Problem description:
A word-for-word copy of the entries, with the images left out, is what you should write.

===== Records for the task

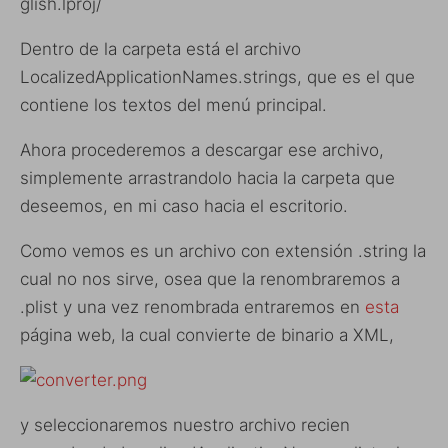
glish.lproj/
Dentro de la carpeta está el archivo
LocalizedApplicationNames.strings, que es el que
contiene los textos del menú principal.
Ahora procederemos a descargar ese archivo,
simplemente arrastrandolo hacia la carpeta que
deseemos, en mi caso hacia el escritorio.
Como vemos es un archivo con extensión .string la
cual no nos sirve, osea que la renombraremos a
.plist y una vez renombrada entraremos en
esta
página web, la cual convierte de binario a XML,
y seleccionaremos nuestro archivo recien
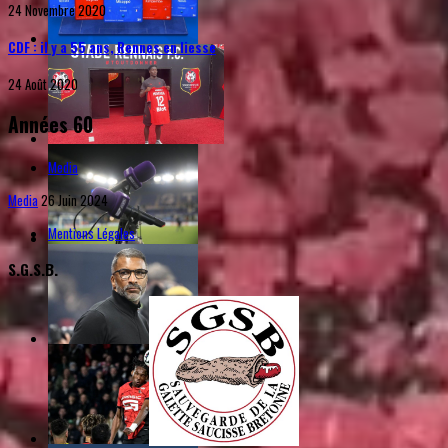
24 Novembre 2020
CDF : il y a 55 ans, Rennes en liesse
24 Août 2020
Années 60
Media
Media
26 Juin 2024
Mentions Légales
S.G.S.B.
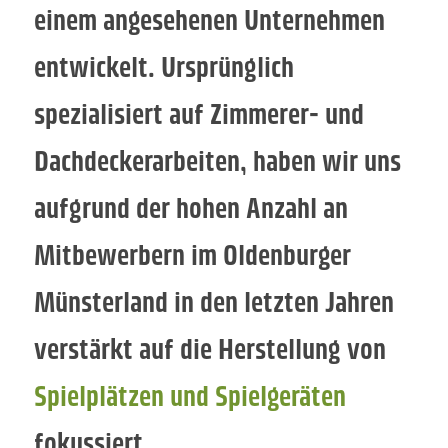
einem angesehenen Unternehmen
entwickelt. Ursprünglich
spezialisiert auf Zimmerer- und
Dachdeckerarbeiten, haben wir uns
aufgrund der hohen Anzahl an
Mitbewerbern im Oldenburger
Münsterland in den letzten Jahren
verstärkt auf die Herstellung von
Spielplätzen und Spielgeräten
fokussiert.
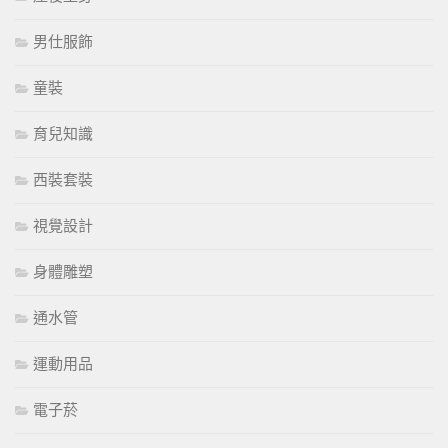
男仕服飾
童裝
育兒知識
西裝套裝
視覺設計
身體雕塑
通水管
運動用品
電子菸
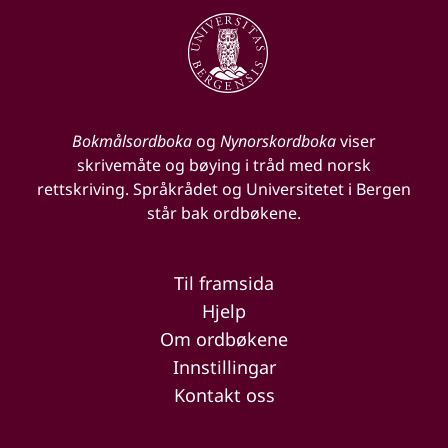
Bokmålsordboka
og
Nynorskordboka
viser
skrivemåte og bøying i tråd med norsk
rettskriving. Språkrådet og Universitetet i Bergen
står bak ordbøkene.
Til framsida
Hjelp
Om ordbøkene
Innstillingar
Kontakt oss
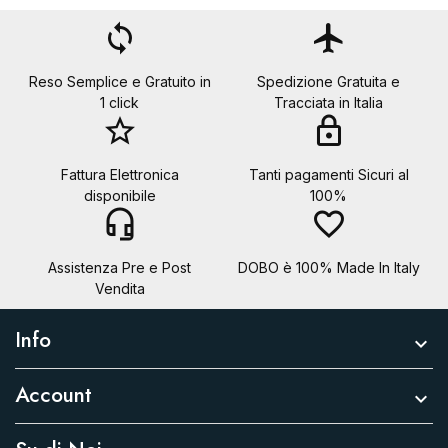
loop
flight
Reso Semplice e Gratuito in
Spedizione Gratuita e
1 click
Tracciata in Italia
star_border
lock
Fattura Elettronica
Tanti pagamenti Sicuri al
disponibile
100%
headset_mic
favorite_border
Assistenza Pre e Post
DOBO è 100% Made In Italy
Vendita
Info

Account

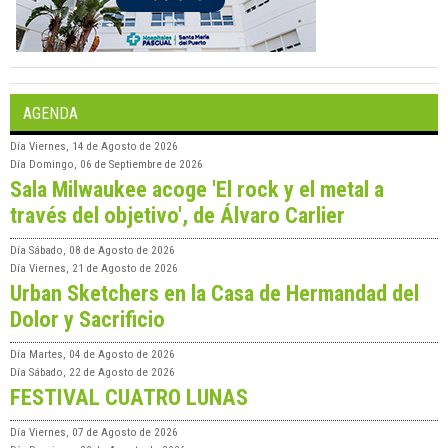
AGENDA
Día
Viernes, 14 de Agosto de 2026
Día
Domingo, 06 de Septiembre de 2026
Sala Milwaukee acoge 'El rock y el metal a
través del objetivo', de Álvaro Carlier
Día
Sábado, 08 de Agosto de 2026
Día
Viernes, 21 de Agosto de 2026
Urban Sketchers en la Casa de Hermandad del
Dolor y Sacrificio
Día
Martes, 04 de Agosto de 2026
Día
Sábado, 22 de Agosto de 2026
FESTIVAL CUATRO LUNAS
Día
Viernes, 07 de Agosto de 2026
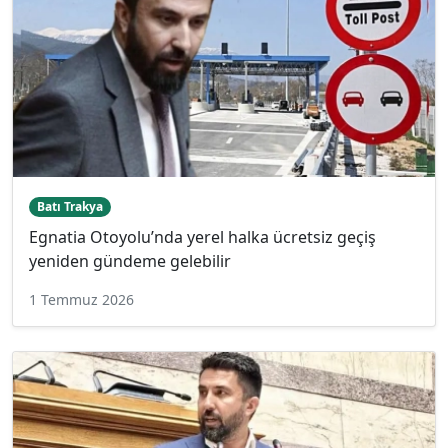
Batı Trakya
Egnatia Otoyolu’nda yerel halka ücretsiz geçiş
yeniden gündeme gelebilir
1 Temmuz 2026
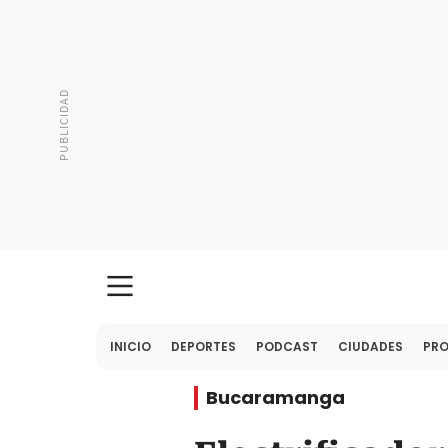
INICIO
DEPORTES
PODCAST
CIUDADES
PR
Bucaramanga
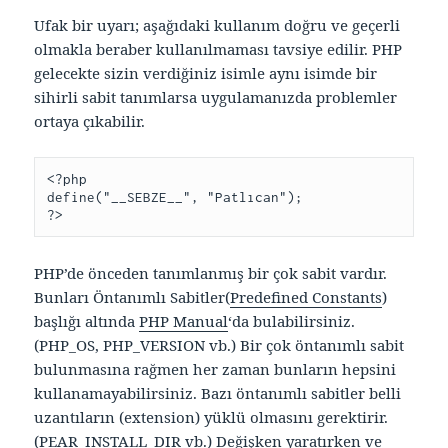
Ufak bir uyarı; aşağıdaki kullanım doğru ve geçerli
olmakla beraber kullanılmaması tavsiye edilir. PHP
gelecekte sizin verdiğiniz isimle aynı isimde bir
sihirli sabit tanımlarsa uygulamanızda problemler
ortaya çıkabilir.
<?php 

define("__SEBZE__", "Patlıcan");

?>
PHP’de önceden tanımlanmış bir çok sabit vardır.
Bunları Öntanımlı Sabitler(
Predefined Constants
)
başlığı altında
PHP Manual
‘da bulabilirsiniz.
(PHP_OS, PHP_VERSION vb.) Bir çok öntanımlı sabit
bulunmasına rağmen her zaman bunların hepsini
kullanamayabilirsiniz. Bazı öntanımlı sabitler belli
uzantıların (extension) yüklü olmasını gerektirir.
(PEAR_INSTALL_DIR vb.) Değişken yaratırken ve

==========

Written solution:
glish.lproj/
Dentro de la carpeta está el archivo
LocalizedApplicationNames.strings, que es el que
contiene los textos del menú principal.
Ahora procederemos a descargar ese archivo,
simplemente arrastrandolo hacia la carpeta que
deseemos, en mi caso hacia el escritorio.
Como vemos es un archivo con extensión .string la
cual no nos sirve, osea que la renombraremos a
.plist y una vez renombrada entraremos en
esta
página web, la cual convierte de binario a XML,
y seleccionaremos nuestro archivo recien
24 Novembre 2020
CDF : il y a 55 ans, Rennes en liesse
24 Août 2020
Années 60
Media
Media
26 Juin 2024
Mentions Légales
S.G.S.B.
einem angesehenen Unternehmen
entwickelt. Ursprünglich
spezialisiert auf Zimmerer- und
Dachdeckerarbeiten, haben wir uns
aufgrund der hohen Anzahl an
Mitbewerbern im Oldenburger
Münsterland in den letzten Jahren
verstärkt auf die Herstellung von
Spielplätzen und Spielgeräten
fokussiert.
男仕服飾
童裝
育兒知識
西裝套裝
視覺設計
身體雕塑
通水管
運動用品
電子菸
Bokmålsordboka
og
Nynorskordboka
viser
skrivemåte og bøying i tråd med norsk
rettskriving. Språkrådet og Universitetet i Bergen
står bak ordbøkene.
Til framsida
Hjelp
Om ordbøkene
Innstillingar
Kontakt oss
loop
flight
Reso Semplice e Gratuito in
Spedizione Gratuita e
1 click
Tracciata in Italia
star_border
lock
Fattura Elettronica
Tanti pagamenti Sicuri al
disponibile
100%
headset_mic
favorite_border
Assistenza Pre e Post
DOBO è 100% Made In Italy
Vendita
Info

Account

AGENDA
Día
Viernes, 14 de Agosto de 2026
Día
Domingo, 06 de Septiembre de 2026
Sala Milwaukee acoge 'El rock y el metal a
través del objetivo', de Álvaro Carlier
Día
Sábado, 08 de Agosto de 2026
Día
Viernes, 21 de Agosto de 2026
Urban Sketchers en la Casa de Hermandad del
Dolor y Sacrificio
Día
Martes, 04 de Agosto de 2026
Día
Sábado, 22 de Agosto de 2026
FESTIVAL CUATRO LUNAS
Día
Viernes, 07 de Agosto de 2026
Batı Trakya
Egnatia Otoyolu’nda yerel halka ücretsiz geçiş
yeniden gündeme gelebilir
1 Temmuz 2026
INICIO
DEPORTES
PODCAST
CIUDADES
PR
Bucaramanga
Ufak bir uyarı; aşağıdaki kullanım doğru ve geçerli
olmakla beraber kullanılmaması tavsiye edilir. PHP
gelecekte sizin verdiğiniz isimle aynı isimde bir
sihirli sabit tanımlarsa uygulamanızda problemler
ortaya çıkabilir.
<?php 

define("__SEBZE__", "Patlıcan");

?>
PHP’de önceden tanımlanmış bir çok sabit vardır.
Bunları Öntanımlı Sabitler(
Predefined Constants
)
başlığı altında
PHP Manual
‘da bulabilirsiniz.
(PHP_OS, PHP_VERSION vb.) Bir çok öntanımlı sabit
bulunmasına rağmen her zaman bunların hepsini
kullanamayabilirsiniz. Bazı öntanımlı sabitler belli
uzantıların (extension) yüklü olmasını gerektirir.
(PEAR_INSTALL_DIR vb.) Değişken yaratırken ve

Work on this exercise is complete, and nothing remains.